Катриона взяла руки Томаса и отвела их, и они бессильно упали. А потом она протянула ему навстречу свою дрожащую руку. Томас смотрел на нее, как будто это была ядовитая змея. Как будто не мог взять в толк, что означает ее жест. И он сделал шаг назад и поклонился — когда-то она думала, что его манеры джентльмена отточены до совершенного блеска, словно драгоценные камни магараджи. Но Катрионе было трудно видеть. К глазам подступали горячие слезы, и окружающий мир терял четкость.

— Прошу тебя, Кэт, — тихо сказал он. Сколько раз повторял он эти слова; они, казалось, обветшали и потеряли убедительность, как борода факира. — Ты не поцелуешь меня, прежде чем разбить мое сердце?

— Нет. — И она плюнула себе на ладонь, а потом протянула ему руку. Это он должен был понять. — Я надеялась на что-нибудь получше.

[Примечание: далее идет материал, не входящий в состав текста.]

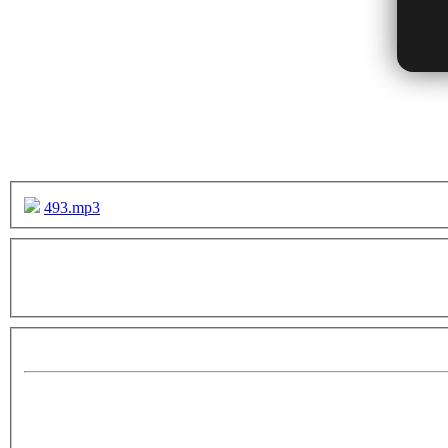
493.mp3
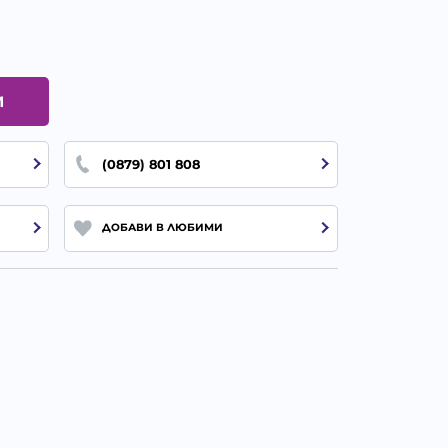
И
(0879) 801 808
ДОБАВИ В ЛЮБИМИ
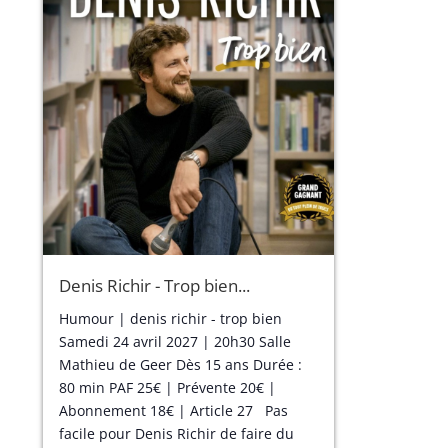
Denis Richir - Trop bien...
Humour | denis richir - trop bien
Samedi 24 avril 2027 | 20h30 Salle
Mathieu de Geer Dès 15 ans Durée :
80 min PAF 25€ | Prévente 20€ |
Abonnement 18€ | Article 27 Pas
facile pour Denis Richir de faire du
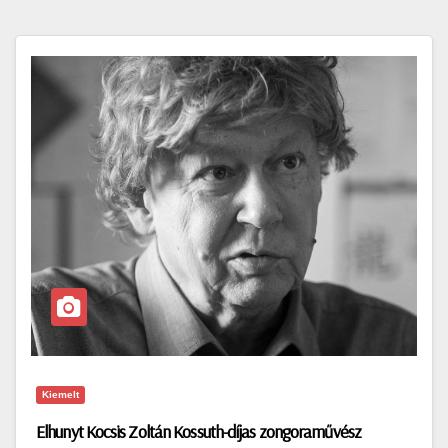
Kiemelt
Elhunyt Kocsis Zoltán Kossuth-díjas zongoraművész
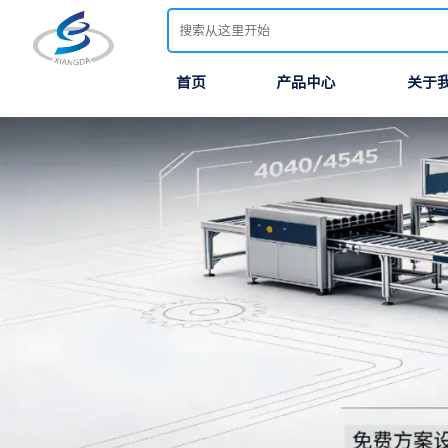
首页
产品中心
关于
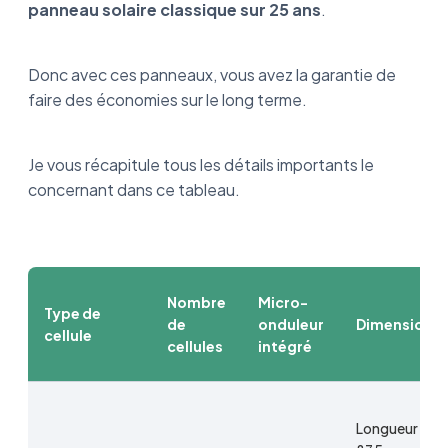
panneau solaire classique sur 25 ans
.
Donc avec ces panneaux, vous avez la garantie de
faire des économies sur le long terme.
Je vous récapitule tous les détails importants le
concernant dans ce tableau.
Nombre
Micro-
Type de
de
onduleur
Dimension
cellule
cellules
intégré
Longueur : 1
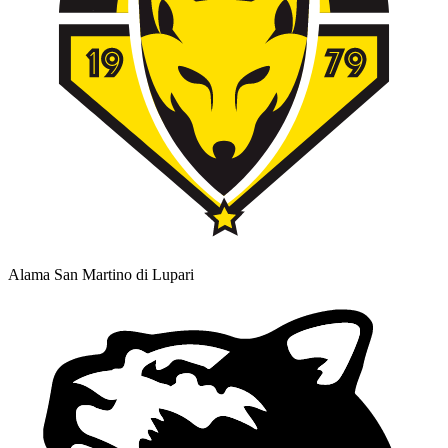
Alama San Martino di Lupari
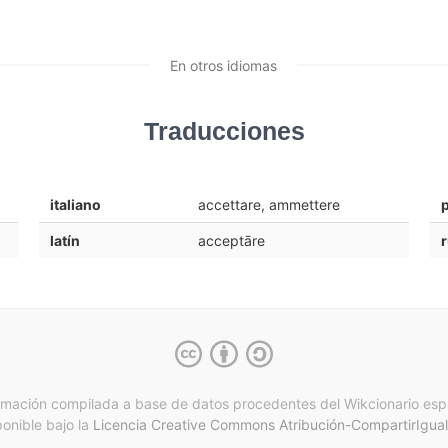
En otros idiomas
Traducciones
italiano
accettare, ammettere
latín
acceptāre
rmación compilada a base de datos procedentes del Wikcionario esp
ponible bajo la
Licencia Creative Commons Atribución-CompartirIgual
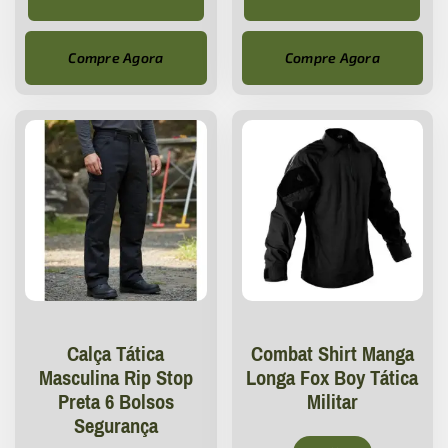
Compre Agora
Compre Agora
Calça Tática
Combat Shirt Manga
Masculina Rip Stop
Longa Fox Boy Tática
Preta 6 Bolsos
Militar
Segurança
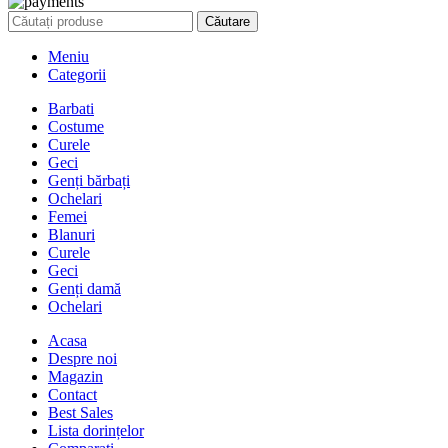
Căutare
Meniu
Categorii
Barbati
Costume
Curele
Geci
Genți bărbați
Ochelari
Femei
Blanuri
Curele
Geci
Genți damă
Ochelari
Acasa
Despre noi
Magazin
Contact
Best Sales
Lista dorințelor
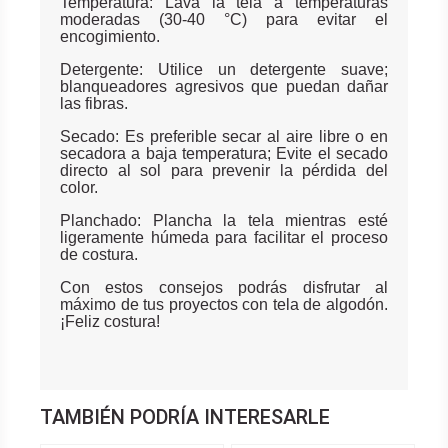
Temperatura: Lava la tela a temperaturas
moderadas (30-40 °C) para evitar el
encogimiento.
Detergente: Utilice un detergente suave;
blanqueadores agresivos que puedan dañar
las fibras.
Secado: Es preferible secar al aire libre o en
secadora a baja temperatura; Evite el secado
directo al sol para prevenir la pérdida del
color.
Planchado: Plancha la tela mientras esté
ligeramente húmeda para facilitar el proceso
de costura.
Con estos consejos podrás disfrutar al
máximo de tus proyectos con tela de algodón.
¡Feliz costura!
TAMBIÉN PODRÍA INTERESARLE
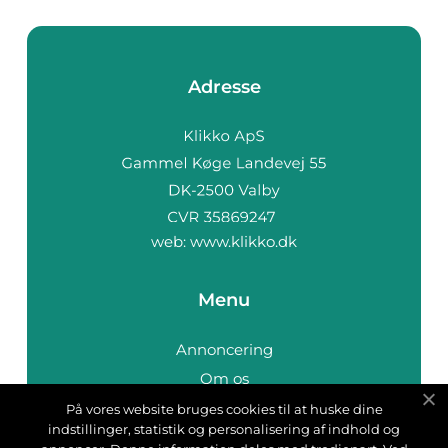
Adresse
web:
www.klikko.dk
Menu
Annoncering
Om os
Cookies
På vores website bruges cookies til at huske dine
indstillinger, statistik og personalisering af indhold og
Kontakt os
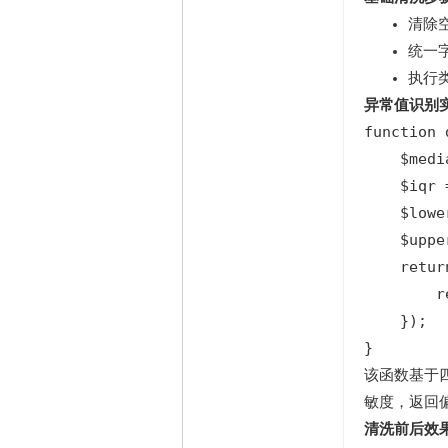
清除
统一
执行
异常值识别
function 
    $medi
    $iqr
    $lowe
    $uppe
    retur
        r
    });

}
该函数基于四
敏度，返回
清洗前后效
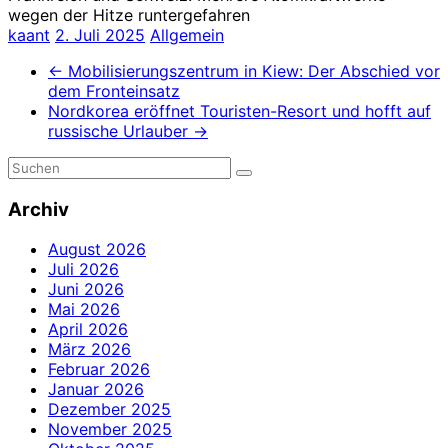
wegen der Hitze runtergefahren
kaant
2. Juli 2025
Allgemein
←
Mobilisierungszentrum in Kiew: Der Abschied vor
dem Fronteinsatz
Nordkorea eröffnet Touristen-Resort und hofft auf
russische Urlauber
→
Archiv
August 2026
Juli 2026
Juni 2026
Mai 2026
April 2026
März 2026
Februar 2026
Januar 2026
Dezember 2025
November 2025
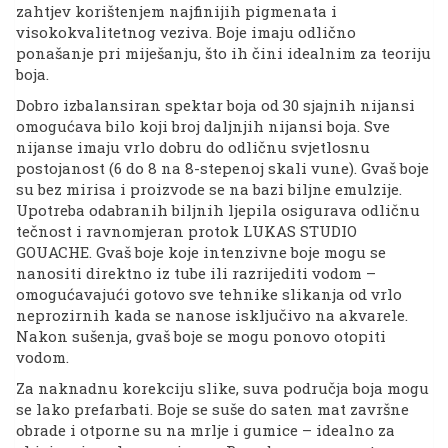
zahtjev korištenjem najfinijih pigmenata i
visokokvalitetnog veziva. Boje imaju odlično
ponašanje pri miješanju, što ih čini idealnim za teoriju
boja.
Dobro izbalansiran spektar boja od 30 sjajnih nijansi
omogućava bilo koji broj daljnjih nijansi boja. Sve
nijanse imaju vrlo dobru do odličnu svjetlosnu
postojanost (6 do 8 na 8-stepenoj skali vune). Gvaš boje
su bez mirisa i proizvode se na bazi biljne emulzije.
Upotreba odabranih biljnih ljepila osigurava odličnu
tečnost i ravnomjeran protok LUKAS STUDIO
GOUACHE. Gvaš boje koje intenzivne boje mogu se
nanositi direktno iz tube ili razrijediti vodom –
omogućavajući gotovo sve tehnike slikanja od vrlo
neprozirnih kada se nanose isključivo na akvarele.
Nakon sušenja, gvaš boje se mogu ponovo otopiti
vodom.
Za naknadnu korekciju slike, suva područja boja mogu
se lako prefarbati. Boje se suše do saten mat završne
obrade i otporne su na mrlje i gumice – idealno za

Тогда и он плюнул себе на ладонь, и их руки соединились.

— Готов на что угодно.

— Люби меня. Люби меня и женись на мне. Сделай меня счастливой.

Томас не стал уточнять, какую любовь она имеет в виду — в физическом смысле или скорее в метафорическом, эмоциональном. Его любовь, которую он питал к Катрионе, осталась той же — неизменной, преданной и сильной. Он был создан, чтобы любить ее и только ее. Томас не отпустил ее руки, но потянул к себе, к самой груди, чтобы обнять ладонями шею и поцеловать.

Ее губы были и мягкими, и твердыми, и горькими, и сладкими — все соединилось в этом поцелуе, и он нашел в нем все, к чему так страстно стремился. И Катриона целовала его в ответ, щедро предлагая ему свою сладость, которую он помнил, и тепло, которое успел забыть.

Он целовал ее, чтобы сказать все, что пытался и не мог ей сказать. Целовал, чтобы убедить, что она для него единственная, как и он для нее. Он вложил в этот поцелуй все умение и страсть — насколько было прилично в общественном месте.